Washington, DC—ARE® candidates will soon have the option of sitting for the exam in major commercial markets outside of the United States and Canada. The National Council of Architectural Registration Boards (NCARB) is finalizing negotiations to make the exam available through Prometric test centers located in London, England; Hong Kong, People’s Republic of China (PRC); and Abu Dhabi, United Arab Emirates beginning in early fall 2013. The seven-division, computer-based examination is required by all 54 U.S. jurisdictions for architectural licensure and is currently administered in over 350 Prometric test centers across the United States and Canada.

“We’re thrilled to offer candidates more flexibility and convenience in where they can sit for the ARE,” said NCARB CEO Michael J. Armstrong. “The technology and proper security measures are now in place for the Council to be able to offer the exam outside of North America and meet the needs of the growing number of U.S. interns employed abroad.”

In keeping with current exam eligibility requirements, candidates must be approved by one of the 54 U.S. Boards to be made eligible to sit for the examination.

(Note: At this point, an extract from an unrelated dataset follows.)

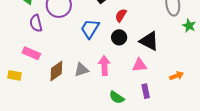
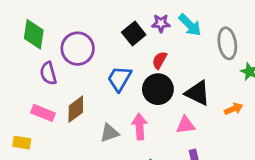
black circle: (119, 37) -> (158, 89), size x1.5
brown diamond: (56, 71) -> (76, 109), moved
orange arrow: (177, 76) -> (234, 109), moved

The per-division fee to take the exam at international test centers outside North America is $310. Eligible candidates with an NCARB Record can begin scheduling appointments at international test centers in early fall, following the Council’s launch of the new My Examination service in late August 2013.

Additional details about international delivery of the ARE will be shared in the coming months. Learn more about the ARE by visiting NCARB.org.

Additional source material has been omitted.